▶ [Page images and extracted text]
○ ○ ○ ○ ○

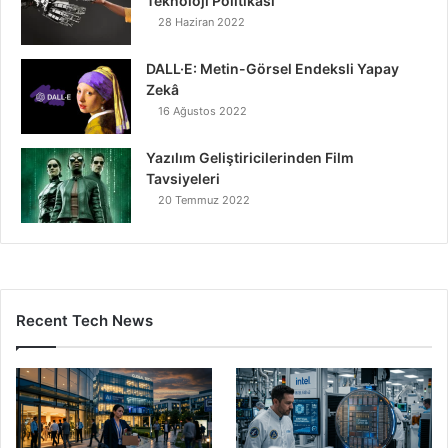
Teknoloji Politikası
28 Haziran 2022
DALL·E: Metin-Görsel Endeksli Yapay
Zekâ
16 Ağustos 2022
Yazılım Geliştiricilerinden Film
Tavsiyeleri
20 Temmuz 2022
Recent Tech News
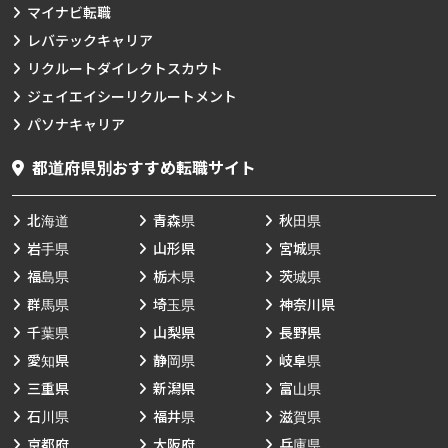
マイナビ転職
レバテックキャリア
リクルートダイレクトスカウト
ジェイエイシーリクルートメント
パソナキャリア
都道府県別おすすめ転職サイト
北海道
青森県
秋田県
岩手県
山形県
宮城県
福島県
栃木県
茨城県
群馬県
埼玉県
神奈川県
千葉県
山梨県
長野県
愛知県
静岡県
岐阜県
三重県
新潟県
富山県
石川県
福井県
滋賀県
京都府
大阪府
兵庫県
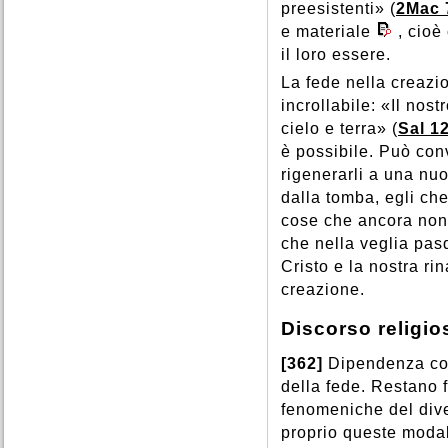
preesistenti» (
2Mac 
e materiale
, cioè
il loro essere.
La fede nella creazi
incrollabile: «Il nos
cielo e terra» (
Sal 1
è possibile. Può conve
rigenerarli a una nuo
dalla tomba, egli che
cose che ancora non
che nella veglia pasq
Cristo e la nostra ri
creazione.
Discorso religio
[362]
Dipendenza con
della fede. Restano f
fenomeniche del div
proprio queste moda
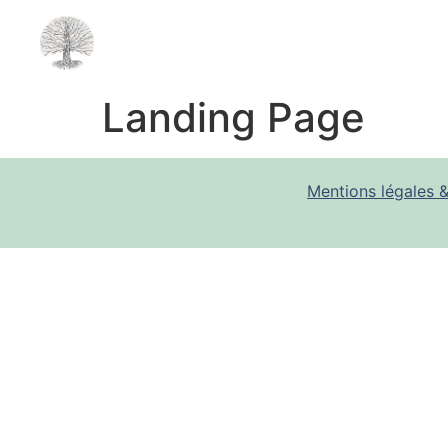
Landing Page
Mentions légales &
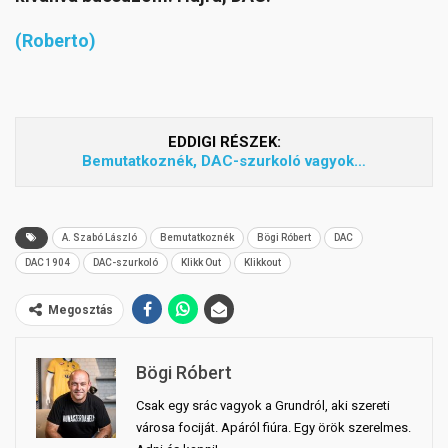
(Roberto)
EDDIGI RÉSZEK:
Bemutatkoznék, DAC-szurkoló vagyok…
A. Szabó László
Bemutatkoznék
Bögi Róbert
DAC
DAC 1904
DAC-szurkoló
Klikk Out
Klikkout
Megosztás
Bögi Róbert
Csak egy srác vagyok a Grundról, aki szereti
városa fociját. Apáról fiúra. Egy örök szerelmes.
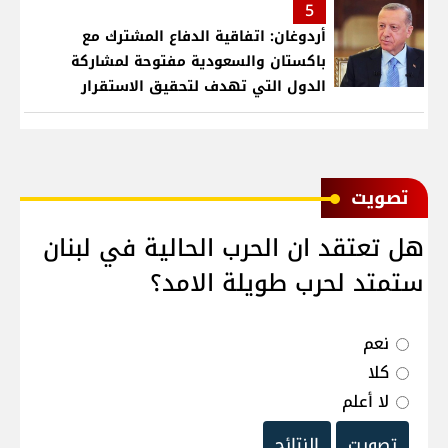
5
أردوغان: اتفاقية الدفاع المشترك مع
باكستان والسعودية مفتوحة لمشاركة
الدول التي تهدف لتحقيق الاستقرار
بمنطقتنا
ﺗﺼﻮﻳﺖ
هل تعتقد ان الحرب الحالية في لبنان
ستمتد لحرب طويلة الامد؟
نعم
كلا
لا أعلم
تصويت
النتائج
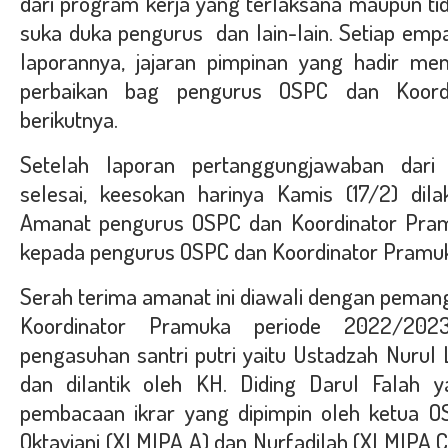
dari program kerja yang terlaksana maupun tid
suka duka pengurus dan lain-lain. Setiap em
laporannya, jajaran pimpinan yang hadir me
perbaikan bag pengurus OSPC dan Koord
berikutnya.
Setelah laporan pertanggungjawaban dari
selesai, keesokan harinya Kamis (17/2) dil
Amanat pengurus OSPC dan Koordinator Pra
kepada pengurus OSPC dan Koordinator Pramu
Serah terima amanat ini diawali dengan peman
Koordinator Pramuka periode 2022/202
pengasuhan santri putri yaitu Ustadzah Nurul L
dan dilantik oleh KH. Diding Darul Falah
pembacaan ikrar yang dipimpin oleh ketua OS
Oktaviani (XI MIPA A) dan Nurfadilah (XI MIPA C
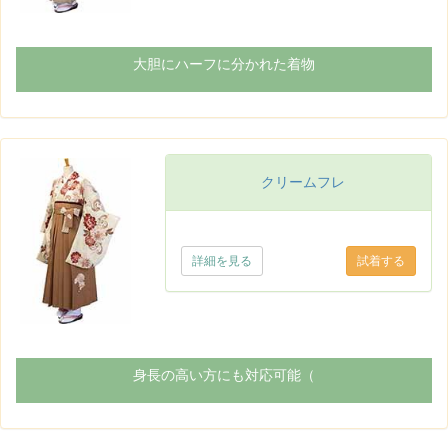
大胆にハーフに分かれた着物
クリームフレ
詳細を見る
身長の高い方にも対応可能（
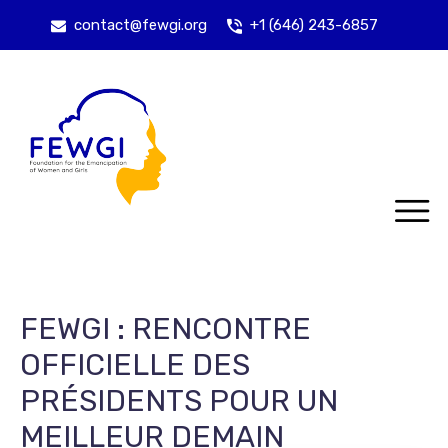
contact@fewgi.org
+1 (646) 243-6857
FEWGI : RENCONTRE
OFFICIELLE DES
PRÉSIDENTS POUR UN
MEILLEUR DEMAIN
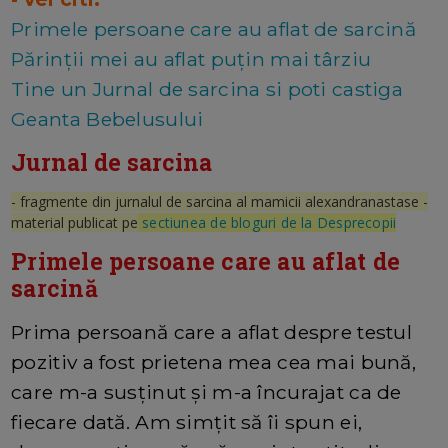
Primele persoane care au aflat de sarcină
Părinții mei au aflat puțin mai târziu
Tine un Jurnal de sarcina si poti castiga
Geanta Bebelusului
Jurnal de sarcina
- fragmente din jurnalul de sarcina al mamicii alexandranastase -
material publicat pe
sectiunea de bloguri de la Desprecopii
Primele persoane care au aflat de
sarcină
Prima persoană care a aflat despre testul
pozitiv a fost prietena mea cea mai bună,
care m-a susținut și m-a încurajat ca de
fiecare dată. Am simțit să îi spun ei,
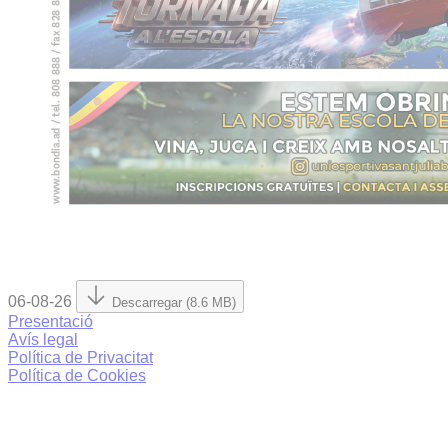
06-08-26
Descarregar (8.6 MB)
Presentació
Avís legal
Política de Privacitat
Política de Cookies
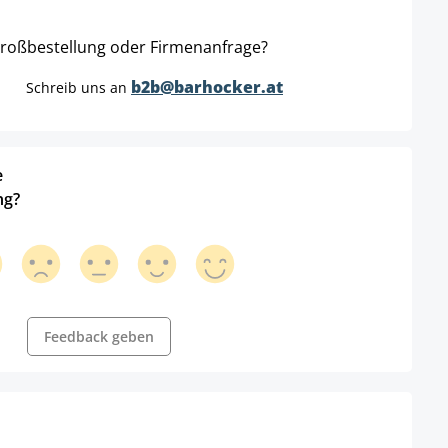
roßbestellung oder Firmenanfrage?
b2b@barhocker.at
Schreib uns an
e
ng?
Feedback geben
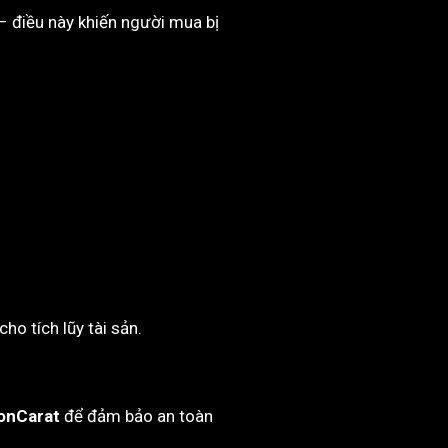
– điều này khiến người mua bị
ho tích lũy tài sản.
onCarat
để đảm bảo an toàn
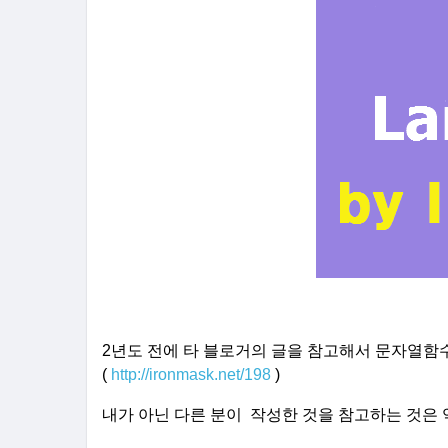
2년도 전에 타 블로거의 글을 참고해서 문자열함
(
http://ironmask.net/198
)
내가 아닌
다른 분이 작성한 것을 참고하는 것은 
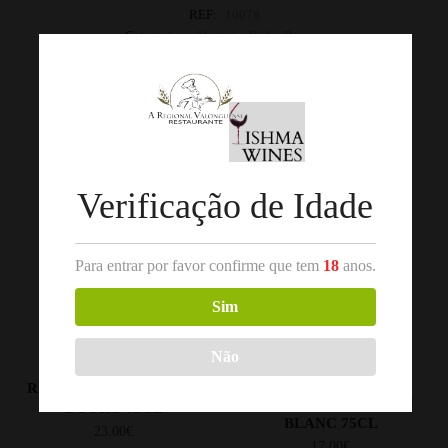
REF:
10078
Categorias:
Alentejo
,
Vinho Branco
Produtos Relacionados
Verificação de Idade
Para entrar por favor confirme que tem
18
anos.
Sim
,
,
DOURO
VINHO BRANCO
VINHO BRANCO
VINHOS
Não
ESTRANGEIROS
QUILATE GRANDE
KENDALL-JACKSON
RESERVA BRANCO 2021
RESERVE SAUVIGNON
DOURO 75CL
BLANC 75CL
23.00
€
17.00
€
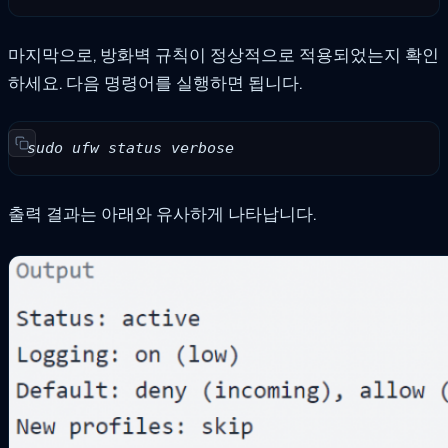
마지막으로, 방화벽 규칙이 정상적으로 적용되었는지 확인
하세요. 다음 명령어를 실행하면 됩니다.
sudo ufw status verbose
출력 결과는 아래와 유사하게 나타납니다.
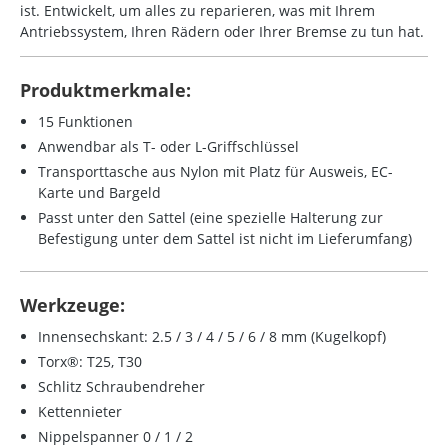
ist. Entwickelt, um alles zu reparieren, was mit Ihrem
Antriebssystem, Ihren Rädern oder Ihrer Bremse zu tun hat.
Produktmerkmale:
15 Funktionen
Anwendbar als T- oder
L-Griffschlüssel
Transporttasche aus Nylon mit Platz für Ausweis, EC-
Karte und Bargeld
Passt unter den Sattel (eine spezielle Halterung zur
Befestigung unter dem Sattel ist nicht im Lieferumfang)
Werkzeuge:
Innensechskant: 2.5 / 3 / 4 / 5 / 6 / 8 mm (Kugelkopf)
Torx®: T25, T30
Schlitz Schraubendreher
Kettennieter
Nippelspanner 0 / 1 / 2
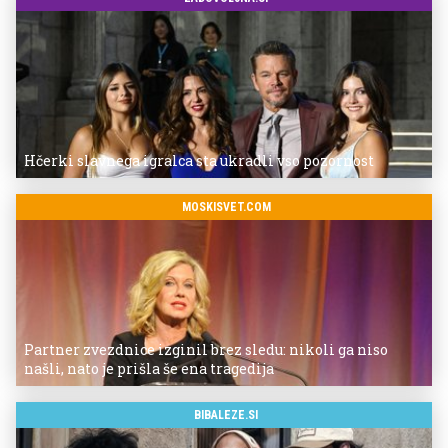
Hčerki slavnega igralca sta ukradli vso pozornost
MOSKISVET.COM
Partner zvezdnice izginil brez sledu: nikoli ga niso
našli, nato je prišla še ena tragedija
BIBALEZE.SI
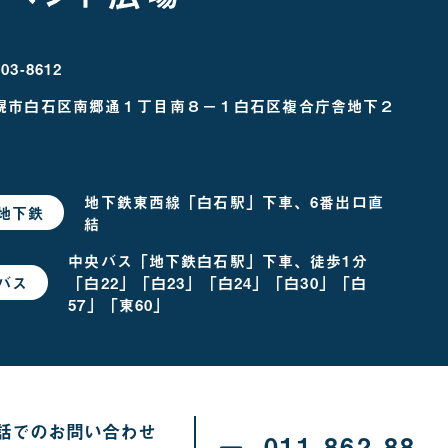
03-8612
幌市白石区南郷通１丁目南８－１
白石区複合庁舎地下２
地下鉄東西線「白石駅」下車、6番出口直
地下鉄
で
結
お
越
し
中央バス「地下鉄白石駅」下車、徒歩1分
の
「白22」「白23」「白24」「白30」「白
バス
で
場
お
合
57」「東60」
越
し
の
場
合
話でのお問い合わせ
011-862-88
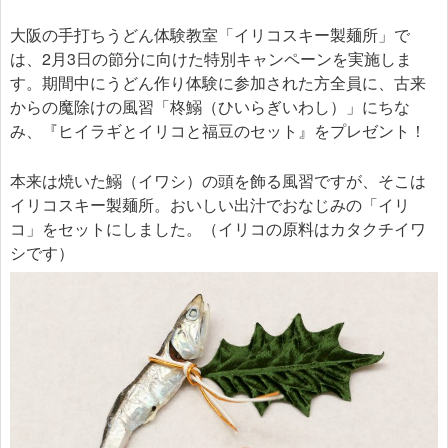
大阪の手打ちうどん体験教室「イリコスキー製麺所」で
は、2月3日の節分に向けた特別キャンペーンを実施しま
す。期間中にうどん作り体験に参加された方全員に、古来
からの魔除けの風習「柊鰯（ひいらぎいわし）」にちな
み、『ヒイラギとイリコと福豆のセット』をプレゼント！
本来は焼いた鰯（イワシ）の頭を飾る風習ですが、そこは
イリコスキー製麺所。おいしい出汁でおなじみの「イリ
コ」をセットにしました。（イリコの原料はカタクチイワ
シです）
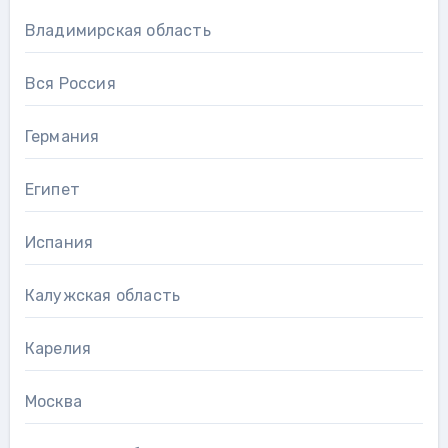
Владимирская область
Вся Россия
Германия
Египет
Испания
Калужская область
Карелия
Москва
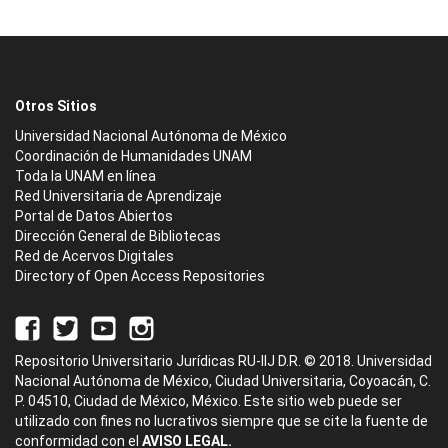
Otros Sitios
Universidad Nacional Autónoma de México
Coordinación de Humanidades UNAM
Toda la UNAM en línea
Red Universitaria de Aprendizaje
Portal de Datos Abiertos
Dirección General de Bibliotecas
Red de Acervos Digitales
Directory of Open Access Repositories
Repositorio Universitario Jurídicas RU-IIJ D.R. © 2018. Universidad
Nacional Autónoma de México, Ciudad Universitaria, Coyoacán, C.
P. 04510, Ciudad de México, México. Este sitio web puede ser
utilizado con fines no lucrativos siempre que se cite la fuente de
conformidad con el
AVISO LEGAL.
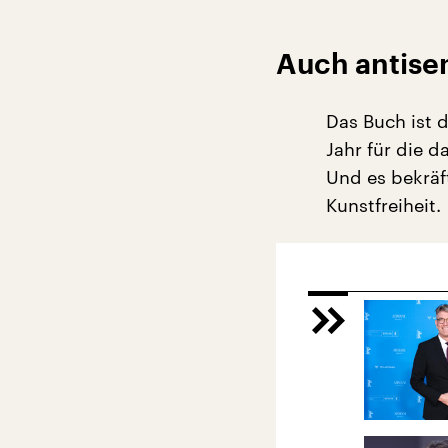
Auch antisem
Das Buch ist 
Jahr für die d
Und es bekräf
Kunstfreiheit.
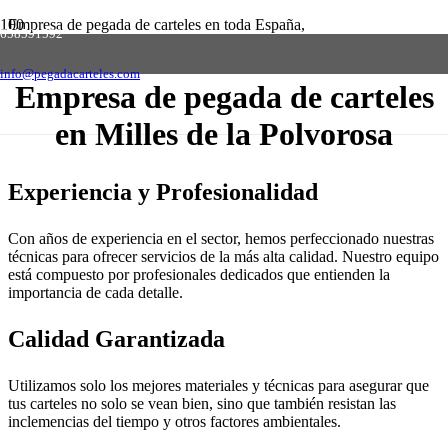
Empresa de pegada de carteles en toda España,
658591592
solicite presupuesto sin compromiso
Contactar
info@pegadacarteles.com
Empresa de pegada de carteles
en Milles de la Polvorosa
Experiencia y Profesionalidad
Con años de experiencia en el sector, hemos perfeccionado nuestras
técnicas para ofrecer servicios de la más alta calidad. Nuestro equipo
está compuesto por profesionales dedicados que entienden la
importancia de cada detalle.
Calidad Garantizada
Utilizamos solo los mejores materiales y técnicas para asegurar que
tus carteles no solo se vean bien, sino que también resistan las
inclemencias del tiempo y otros factores ambientales.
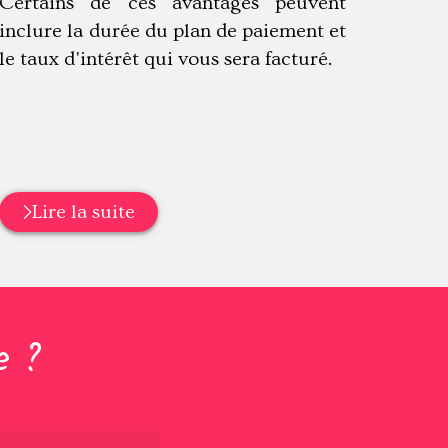
Certains de ces avantages peuvent
inclure la durée du plan de paiement et
le taux d'intérêt qui vous sera facturé.
Lire la suite
e ?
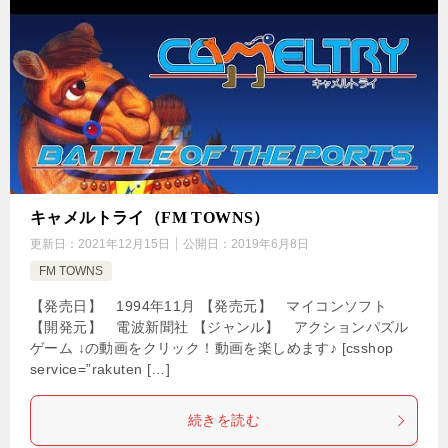
キャメルトライ（FM TOWNS）
更新日：
2021年12月15日
公開日：
2019年6月8日
FM TOWNS
【発売日】 1994年11月 【発売元】 マイコンソフト
【開発元】 電波新聞社 【ジャンル】 アクションパズル
ゲーム ↓の動画をクリック！動画を楽しめます♪ [csshop
service=”rakuten […]
続きを読む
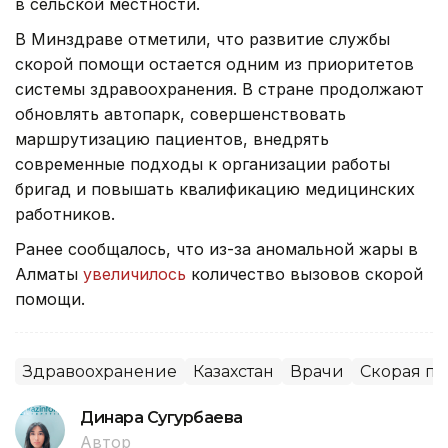
в сельской местности.
В Минздраве отметили, что развитие службы
скорой помощи остается одним из приоритетов
системы здравоохранения. В стране продолжают
обновлять автопарк, совершенствовать
маршрутизацию пациентов, внедрять
современные подходы к организации работы
бригад и повышать квалификацию медицинских
работников.
Ранее сообщалось, что из-за аномальной жары в
Алматы
увеличилось
количество вызовов скорой
помощи.
Здравоохранение
Казахстан
Врачи
Скорая п
Динара Сугурбаева
Автор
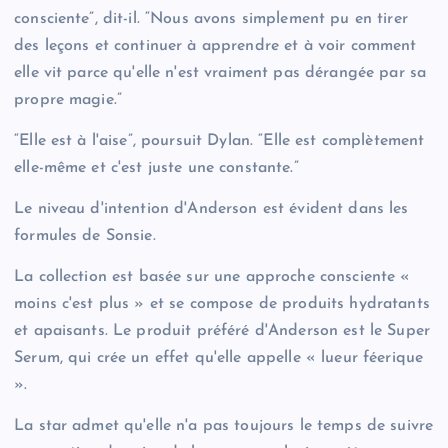
consciente”, dit-il. “Nous avons simplement pu en tirer
des leçons et continuer à apprendre et à voir comment
elle vit parce qu'elle n'est vraiment pas dérangée par sa
propre magie.”
“Elle est à l'aise”, poursuit Dylan. “Elle est complètement
elle-même et c'est juste une constante.”
Le niveau d'intention d'Anderson est évident dans les
formules de Sonsie.
La collection est basée sur une approche consciente «
moins c'est plus » et se compose de produits hydratants
et apaisants. Le produit préféré d'Anderson est le Super
Serum, qui crée un effet qu'elle appelle « lueur féerique
».
La star admet qu'elle n'a pas toujours le temps de suivre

○ ○ ○ ○ ○

Take the line above containing "sectiunea de bloguri de la Desprecopii", the line containing "fiecare dată. Am", and all lines in between, and copy them exactly without anything else.

sectiunea de bloguri de la Desprecopii
Primele persoane care au aflat de
sarcină
Prima persoană care a aflat despre testul
pozitiv a fost prietena mea cea mai bună,
care m-a susținut și m-a încurajat ca de
fiecare dată. Am simțit să îi spun ei,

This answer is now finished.